But we are having a very hard time naming you.

Recently Daddy and I went out to dinner, and between the jokes of "Orion Lyons" and "Harry Lyons" I think we may have finally found your name.

We aren't telling anyone what it is. Naming you feels like a delicate operation, and if anyone poo-pooed the name it might send us into a fit of self doubt.

It's happened before.

Here are all the names we thought, at one point, we would name you, but have been rejected:

Quinn
Grey
Clive
Benjamin
Liam
Aidan
Oliver
Phineas (Finn)

Maybe when you are older you will read this, and feel that a great name was almost yours, just slipped through your fingers. Or maybe you will feel that you dodged a chamber full of bullets, that all these names are horrid. Hopefully you will feel that your name suits you, fits comfortably. At various times, I was supposed to be named Kyle or Tamara.

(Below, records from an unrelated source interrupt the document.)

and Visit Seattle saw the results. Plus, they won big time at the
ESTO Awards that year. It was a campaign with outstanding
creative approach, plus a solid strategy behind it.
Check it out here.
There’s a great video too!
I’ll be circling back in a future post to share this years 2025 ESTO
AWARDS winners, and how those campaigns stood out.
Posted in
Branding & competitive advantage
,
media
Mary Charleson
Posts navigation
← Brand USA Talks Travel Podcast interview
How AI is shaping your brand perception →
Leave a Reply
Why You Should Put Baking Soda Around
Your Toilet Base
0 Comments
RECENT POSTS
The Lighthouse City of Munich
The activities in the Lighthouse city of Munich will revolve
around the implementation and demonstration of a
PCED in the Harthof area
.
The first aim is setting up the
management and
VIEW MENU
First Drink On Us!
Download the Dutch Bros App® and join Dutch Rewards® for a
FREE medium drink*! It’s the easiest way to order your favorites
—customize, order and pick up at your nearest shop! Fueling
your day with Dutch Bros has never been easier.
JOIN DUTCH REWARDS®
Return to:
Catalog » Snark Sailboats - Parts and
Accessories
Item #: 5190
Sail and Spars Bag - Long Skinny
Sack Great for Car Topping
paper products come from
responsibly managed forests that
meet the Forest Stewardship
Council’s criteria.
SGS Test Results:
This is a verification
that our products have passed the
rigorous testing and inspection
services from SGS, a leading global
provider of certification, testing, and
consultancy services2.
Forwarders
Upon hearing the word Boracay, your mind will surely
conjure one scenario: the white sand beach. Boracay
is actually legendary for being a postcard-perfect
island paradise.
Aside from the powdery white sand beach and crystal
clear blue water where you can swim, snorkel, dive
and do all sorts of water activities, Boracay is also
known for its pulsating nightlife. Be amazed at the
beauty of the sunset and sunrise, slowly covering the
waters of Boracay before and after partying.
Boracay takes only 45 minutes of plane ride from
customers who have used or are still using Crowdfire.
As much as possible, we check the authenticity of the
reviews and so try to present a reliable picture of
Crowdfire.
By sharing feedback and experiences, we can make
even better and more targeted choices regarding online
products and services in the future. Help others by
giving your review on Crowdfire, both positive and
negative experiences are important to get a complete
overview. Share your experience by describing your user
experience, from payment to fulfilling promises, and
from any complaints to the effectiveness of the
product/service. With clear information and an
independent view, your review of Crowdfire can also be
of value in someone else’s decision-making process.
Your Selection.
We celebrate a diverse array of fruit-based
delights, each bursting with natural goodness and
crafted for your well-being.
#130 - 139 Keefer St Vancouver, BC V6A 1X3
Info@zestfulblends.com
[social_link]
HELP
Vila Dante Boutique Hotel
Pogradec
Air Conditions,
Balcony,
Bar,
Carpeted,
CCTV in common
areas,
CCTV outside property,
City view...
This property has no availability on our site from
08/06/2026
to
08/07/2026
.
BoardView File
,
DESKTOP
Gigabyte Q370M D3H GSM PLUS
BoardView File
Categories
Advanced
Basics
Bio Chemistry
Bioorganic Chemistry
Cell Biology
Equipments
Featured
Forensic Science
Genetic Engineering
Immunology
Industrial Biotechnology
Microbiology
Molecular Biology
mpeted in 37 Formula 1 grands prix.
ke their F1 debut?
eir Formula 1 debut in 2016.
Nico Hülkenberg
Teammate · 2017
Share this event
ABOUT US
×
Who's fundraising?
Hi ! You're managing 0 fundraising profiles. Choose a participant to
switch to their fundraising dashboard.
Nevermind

These names seem absurd to me. How could my parents have considered anything other than Cameron?

Fred, we are getting very excited to meet you, and give you your real name.

Tuesday, November 15, 2011

Birthday Wish



Roan had a birthday part at Chai Tots, and his teachers asked me to write something they could sing or read to him, describing Roan at age 1 and 2, and what we wished for him at 3. Here's what I wrote:

"Roan was born on November 4, 2008 - the same day our country elected our first black president. It was a day of hope and change and magic.

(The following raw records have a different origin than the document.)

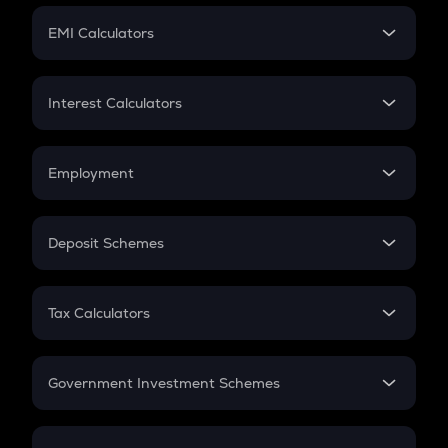
Crypto Futures
SIP
EMI Calculators
Lumpsum
EMI
Home Loan EMI
Interest Calculators
Car Loan EMI
Compound Interest
Credit Card EMI
Simple Interest
Employment
Flat Interest
In-Hand Salary
Salary Hike
Deposit Schemes
Work Experience
FD
PPF
RD
Tax Calculators
Gratuity
GST
Retirement
Government Investment Schemes
Sukanya Samriddhu Yojana
NPS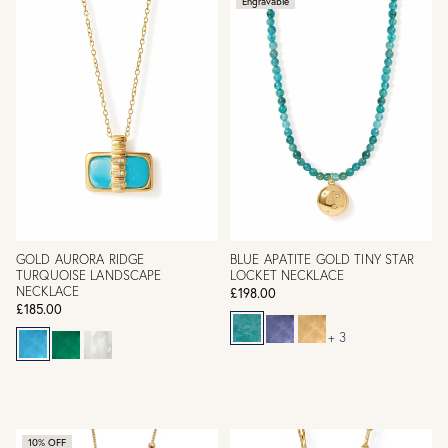
Engravable
GOLD AURORA RIDGE
BLUE APATITE GOLD TINY STAR
TURQUOISE LANDSCAPE
LOCKET NECKLACE
NECKLACE
£198.00
£185.00
+ 3
10% OFF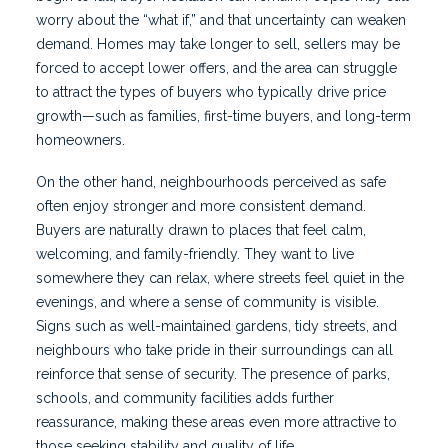
worry about the “what if,” and that uncertainty can weaken
demand. Homes may take longer to sell, sellers may be
forced to accept lower offers, and the area can struggle
to attract the types of buyers who typically drive price
growth—such as families, first-time buyers, and long-term
homeowners.
On the other hand, neighbourhoods perceived as safe
often enjoy stronger and more consistent demand.
Buyers are naturally drawn to places that feel calm,
welcoming, and family-friendly. They want to live
somewhere they can relax, where streets feel quiet in the
evenings, and where a sense of community is visible.
Signs such as well-maintained gardens, tidy streets, and
neighbours who take pride in their surroundings can all
reinforce that sense of security. The presence of parks,
schools, and community facilities adds further
reassurance, making these areas even more attractive to
those seeking stability and quality of life.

At 1, Roan was walking and just learning to run. His favorite foods were banana and blueberry smoothies. He loved to read books over and over and again.

At 2, Roan loved to ride his pushbike. He rode it all over the neighborhood, so fast that Mommy had to run to keep up with him! He was so good at puzzles that we nicknamed him Puzzle Man. His favorite toys were his trains and he loved to build tracks for them.

Now Roan is 3. He still loves trains and puzzles, and love to make silly rhymes. He is a gentle soul, but also very loud and talkative. I hope he continues to deepen the friendships he's formed and learn how good it feels to be kind to others."

Here are some more photos from his school party:






Birthday Bonfire

For Roan's 3rd birthday we had a bonfire in our backyard. I have no love for baking, and roasting marshmellows for s'mores seemed like the best way to get our guests to make their own dessert. I gave everyone fair warning, stating in the invitations that there would be an open flame and we'd be giving beer to the parents and sharp sticks to the kids. Incredibly, everyone still came.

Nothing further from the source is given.